*** SUPPLIED MATERIAL ***
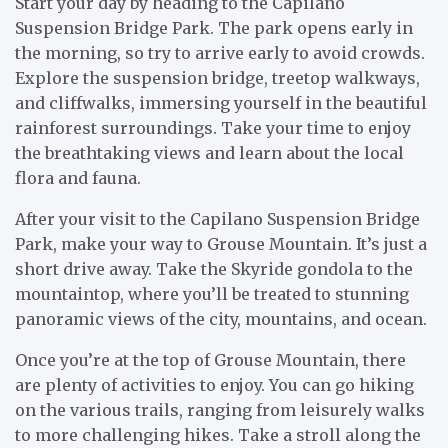
Start your day by heading to the Capilano
Suspension Bridge Park. The park opens early in
the morning, so try to arrive early to avoid crowds.
Explore the suspension bridge, treetop walkways,
and cliffwalks, immersing yourself in the beautiful
rainforest surroundings. Take your time to enjoy
the breathtaking views and learn about the local
flora and fauna.
After your visit to the Capilano Suspension Bridge
Park, make your way to Grouse Mountain. It’s just a
short drive away. Take the Skyride gondola to the
mountaintop, where you’ll be treated to stunning
panoramic views of the city, mountains, and ocean.
Once you’re at the top of Grouse Mountain, there
are plenty of activities to enjoy. You can go hiking
on the various trails, ranging from leisurely walks
to more challenging hikes. Take a stroll along the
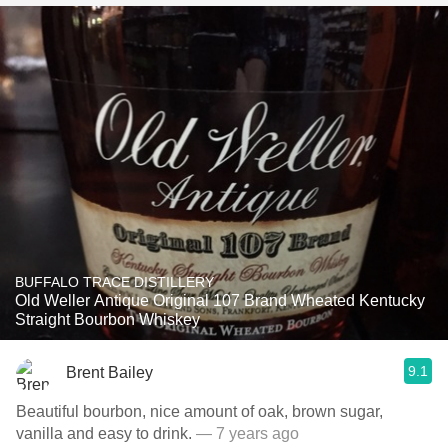
BUFFALO TRACE DISTILLERY
Old Weller Antique Original 107 Brand Wheated Kentucky
Straight Bourbon Whiskey
9.1
Brent Bailey
Beautiful bourbon, nice amount of oak, brown sugar,
vanilla and easy to drink.
— 7 years ago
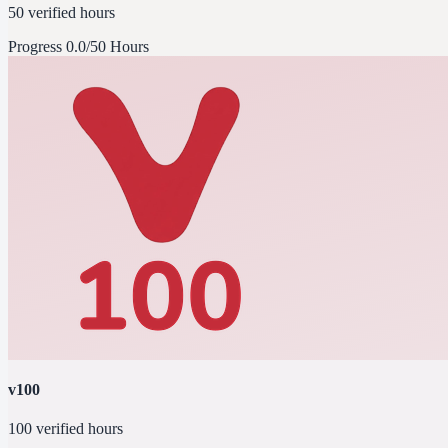
50 verified hours
Progress
0.0/50 Hours
v100
100 verified hours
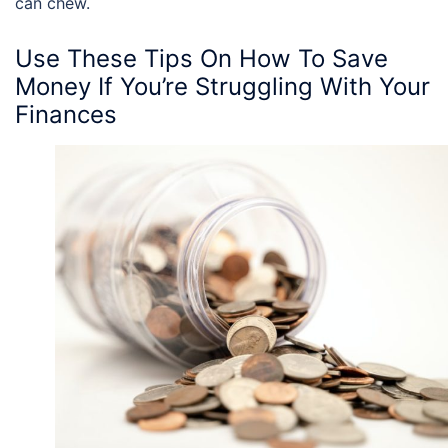
can chew.
Use These
Tips On How To Save
Money
If You’re Struggling With Your
Finances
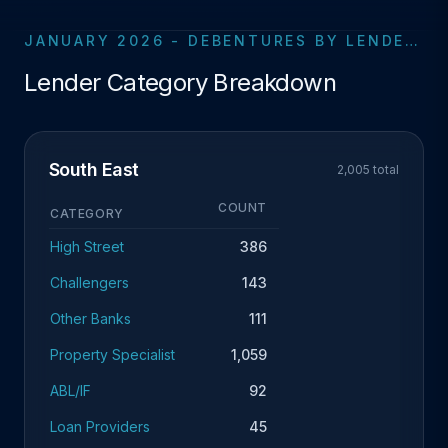
JANUARY 2026 - DEBENTURES BY LENDER CATEGORY
Lender Category Breakdown
South East
2,005 total
COUNT
CATEGORY
High Street
386
Challengers
143
Other Banks
111
Property Specialist
1,059
ABL/IF
92
Loan Providers
45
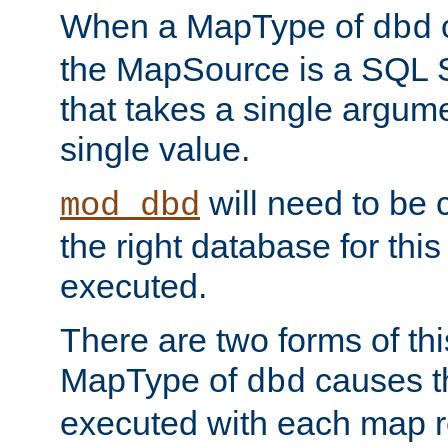
When a MapType of
dbd
the MapSource is a SQL
that takes a single argum
single value.
will need to be c
mod_dbd
the right database for thi
executed.
There are two forms of t
MapType of
causes t
dbd
executed with each map r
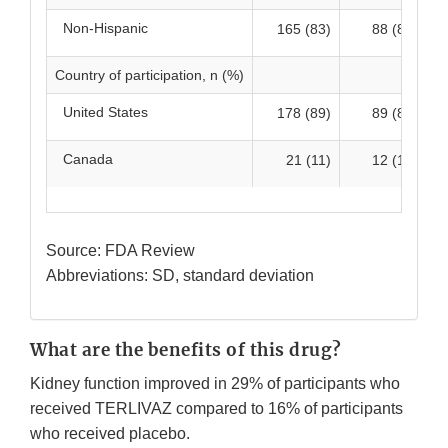
Non-Hispanic
165 (83)
88 (87)
Country of participation, n (%)
United States
178 (89)
89 (88)
Canada
21 (11)
12 (12)
Source: FDA Review
Abbreviations: SD, standard deviation
What are the benefits of this drug?
Kidney function improved in 29% of participants who
received TERLIVAZ compared to 16% of participants
who received placebo.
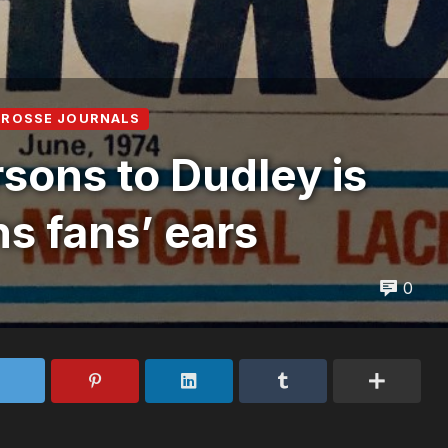
CROSSE JOURNALS
rsons to Dudley is
ns fans’ ears
0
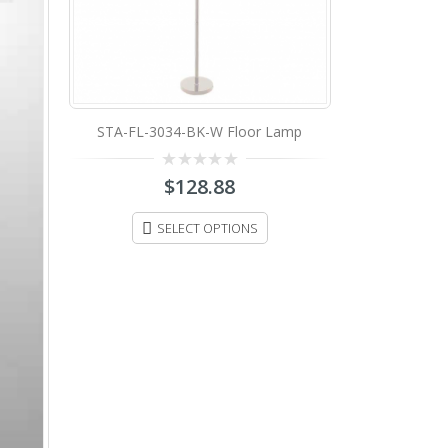
amp
STA-FL-160-51STN Floor Lamp
0
$
198.88
out
of
5
ADD TO CART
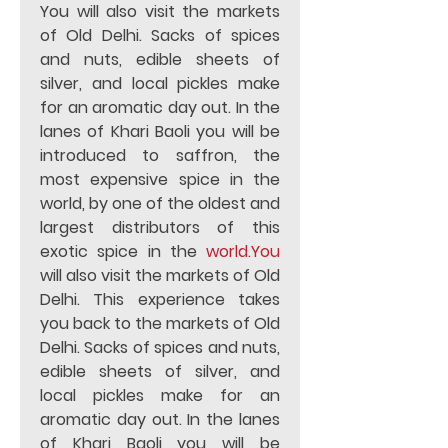
You will also visit the markets 
of Old Delhi. Sacks of spices 
and nuts, edible sheets of 
silver, and local pickles make 
for an aromatic day out. In the 
lanes of Khari Baoli you will be 
introduced to saffron, the 
most expensive spice in the 
world, by one of the oldest and 
largest distributors of this 
exotic spice in the 
world.You
will also visit the markets of Old 
Delhi. This experience takes 
you back to the markets of Old 
Delhi. Sacks of spices and nuts, 
edible sheets of silver, and 
local pickles make for an 
aromatic day out. In the lanes 
of Khari Baoli you will be 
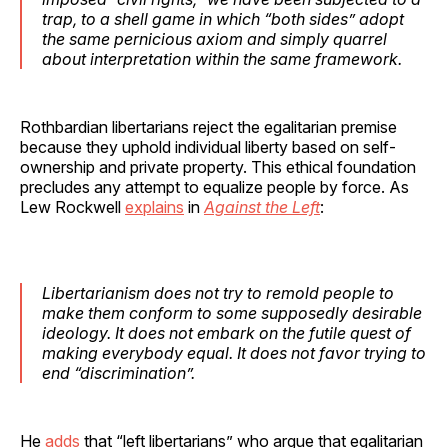
trap, to a shell game in which “both sides” adopt
the same pernicious axiom and simply quarrel
about interpretation within the same framework.
Rothbardian libertarians reject the egalitarian premise
because they uphold individual liberty based on self-
ownership and private property. This ethical foundation
precludes any attempt to equalize people by force. As
Lew Rockwell
explains
in
Against the Left
:
Libertarianism does not try to remold people to
make them conform to some supposedly desirable
ideology. It does not embark on the futile quest of
making everybody equal. It does not favor trying to
end “discrimination”.
He
adds
that “left libertarians” who argue that egalitarian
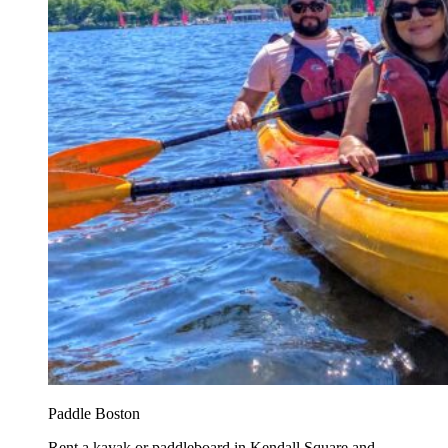
Paddle Boston
Rent a kayak or paddleboard in Kendall Square and...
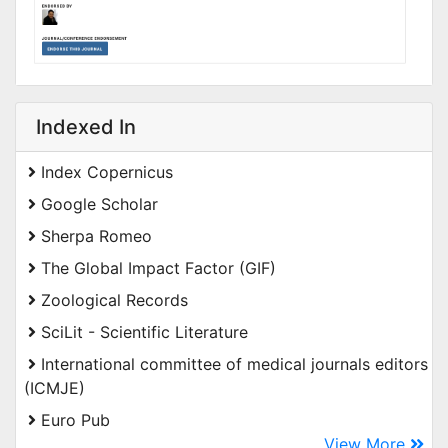
Indexed In
Index Copernicus
Google Scholar
Sherpa Romeo
The Global Impact Factor (GIF)
Zoological Records
SciLit - Scientific Literature
International committee of medical journals editors
(ICMJE)
Euro Pub
View More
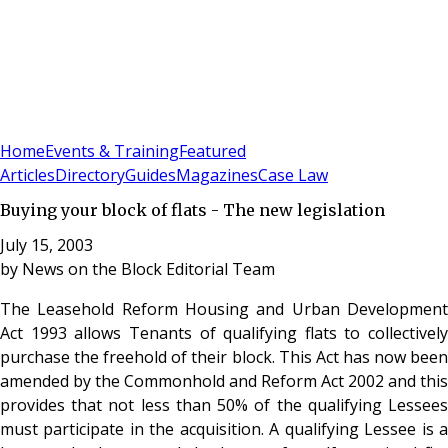
Sign In
Subscribe
(
0
)
Home
Events & Training
Featured
Articles
Directory
Guides
Magazines
Case Law
Buying your block of flats - The new legislation
July 15, 2003
by
News on the Block Editorial Team
The Leasehold Reform Housing and Urban Development
Act 1993 allows Tenants of qualifying flats to collectively
purchase the freehold of their block. This Act has now been
amended by the Commonhold and Reform Act 2002 and this
provides that not less than 50% of the qualifying Lessees
must participate in the acquisition. A qualifying Lessee is a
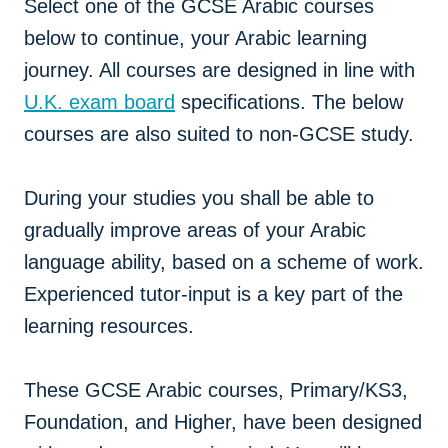
Select one of the GCSE Arabic courses
below to continue, your Arabic learning
journey. All courses are designed in line with
U.K. exam board
specifications. The below
courses are also suited to non-GCSE study.
During your studies you shall be able to
gradually improve areas of your Arabic
language ability, based on a scheme of work.
Experienced tutor-input is a key part of the
learning resources.
These GCSE Arabic courses, Primary/KS3,
Foundation, and Higher, have been designed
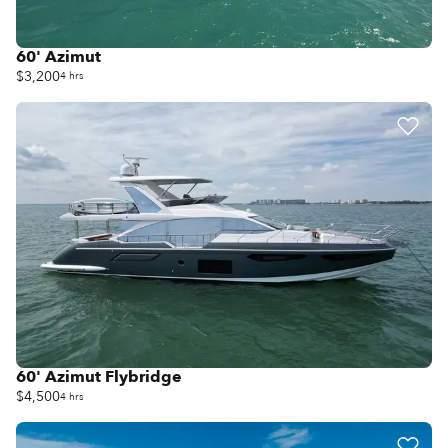
60' Azimut
$3,200
4 hrs
60' Azimut Flybridge
$4,500
4 hrs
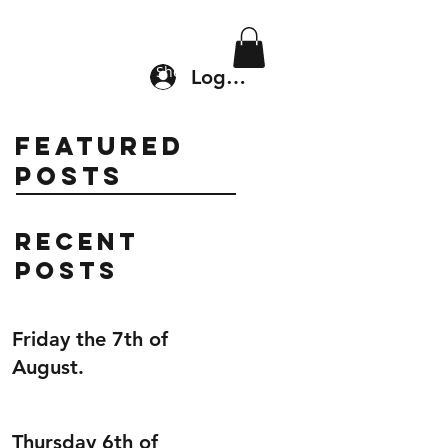
Location & Drop In
Shop
Log In
Featured
Posts
Recent
Posts
Friday the 7th of
August.
Thursday 6th of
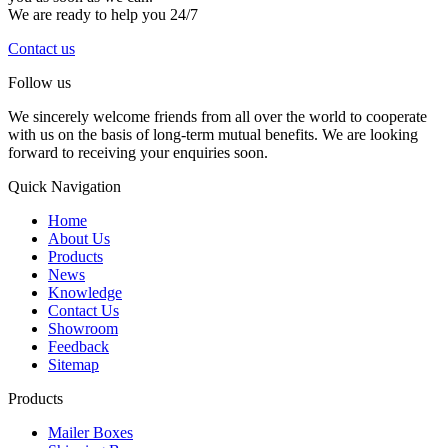
We are ready to help you 24/7
Contact us
Follow us
We sincerely welcome friends from all over the world to cooperate
with us on the basis of long-term mutual benefits. We are looking
forward to receiving your enquiries soon.
Quick Navigation
Home
About Us
Products
News
Knowledge
Contact Us
Showroom
Feedback
Sitemap
Products
Mailer Boxes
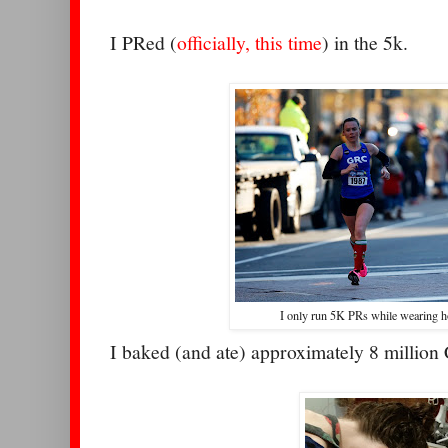
I PRed (
officially, this time
) in the 5k.
I only run 5K PRs while wearing h
I baked (and ate) approximately 8 million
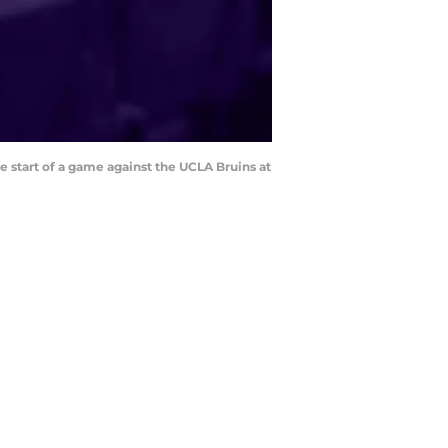
e start of a game against the UCLA Bruins at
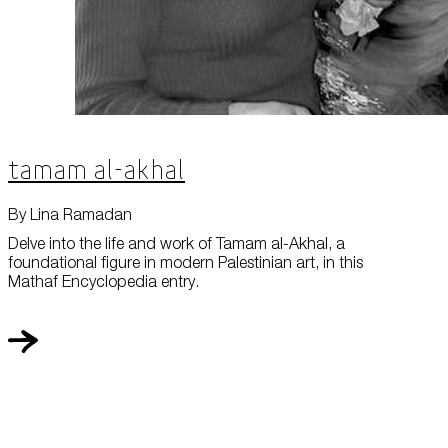
Tamam al-Akhal
By Lina Ramadan
Delve into the life and work of Tamam al-Akhal, a
foundational figure in modern Palestinian art, in this
Mathaf Encyclopedia entry.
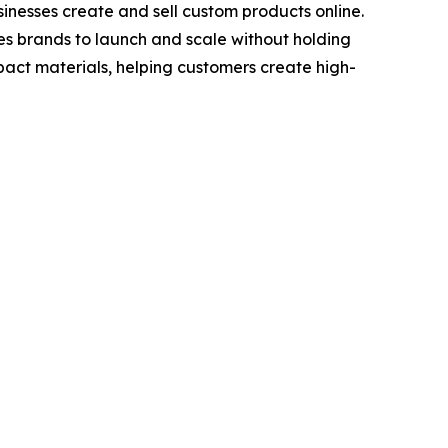
nesses create and sell custom products online.
les brands to launch and scale without holding
act materials, helping customers create high-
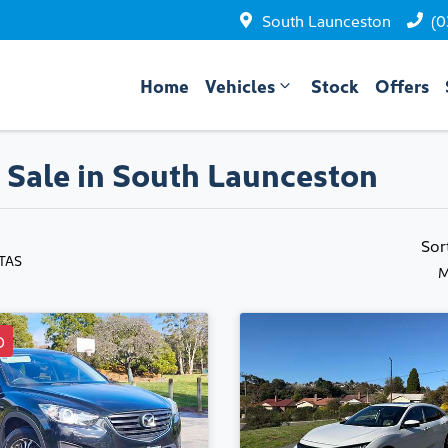
South Launceston
(0
Home
Vehicles
Stock
Offers
 Sale in South Launceston
Sor
 TAS
M
D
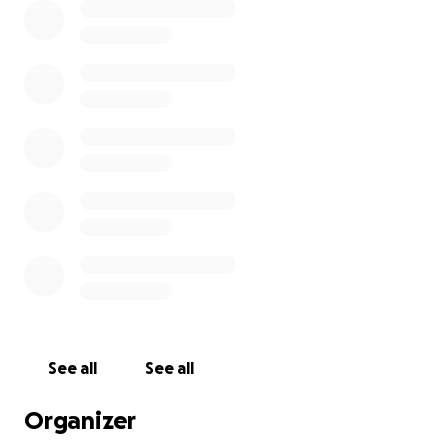
See all
See all
Organizer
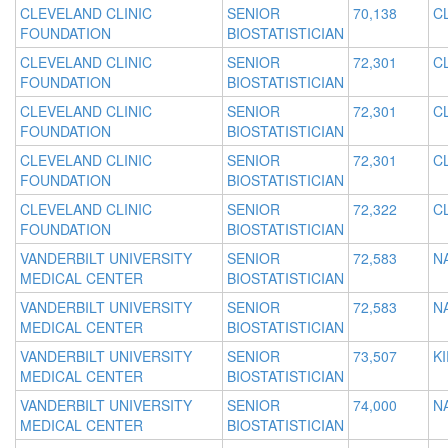
CLEVELAND CLINIC
SENIOR
70,138
C
FOUNDATION
BIOSTATISTICIAN
CLEVELAND CLINIC
SENIOR
72,301
C
FOUNDATION
BIOSTATISTICIAN
CLEVELAND CLINIC
SENIOR
72,301
C
FOUNDATION
BIOSTATISTICIAN
CLEVELAND CLINIC
SENIOR
72,301
C
FOUNDATION
BIOSTATISTICIAN
CLEVELAND CLINIC
SENIOR
72,322
C
FOUNDATION
BIOSTATISTICIAN
VANDERBILT UNIVERSITY
SENIOR
72,583
N
MEDICAL CENTER
BIOSTATISTICIAN
VANDERBILT UNIVERSITY
SENIOR
72,583
N
MEDICAL CENTER
BIOSTATISTICIAN
VANDERBILT UNIVERSITY
SENIOR
73,507
K
MEDICAL CENTER
BIOSTATISTICIAN
VANDERBILT UNIVERSITY
SENIOR
74,000
N
MEDICAL CENTER
BIOSTATISTICIAN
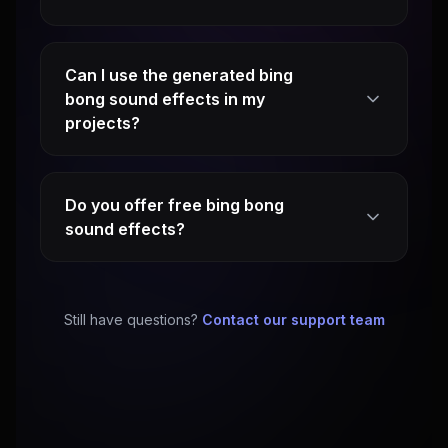
Can I use the generated bing
bong sound effects in my
projects?
Do you offer free bing bong
sound effects?
Still have questions?
Contact our support team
*** End of SUPPLIED MATERIAL ***
Filter the listing by the string "people"; copy each matching line.

precludes any attempt to equalize people by force. As
Libertarianism does not try to remold people to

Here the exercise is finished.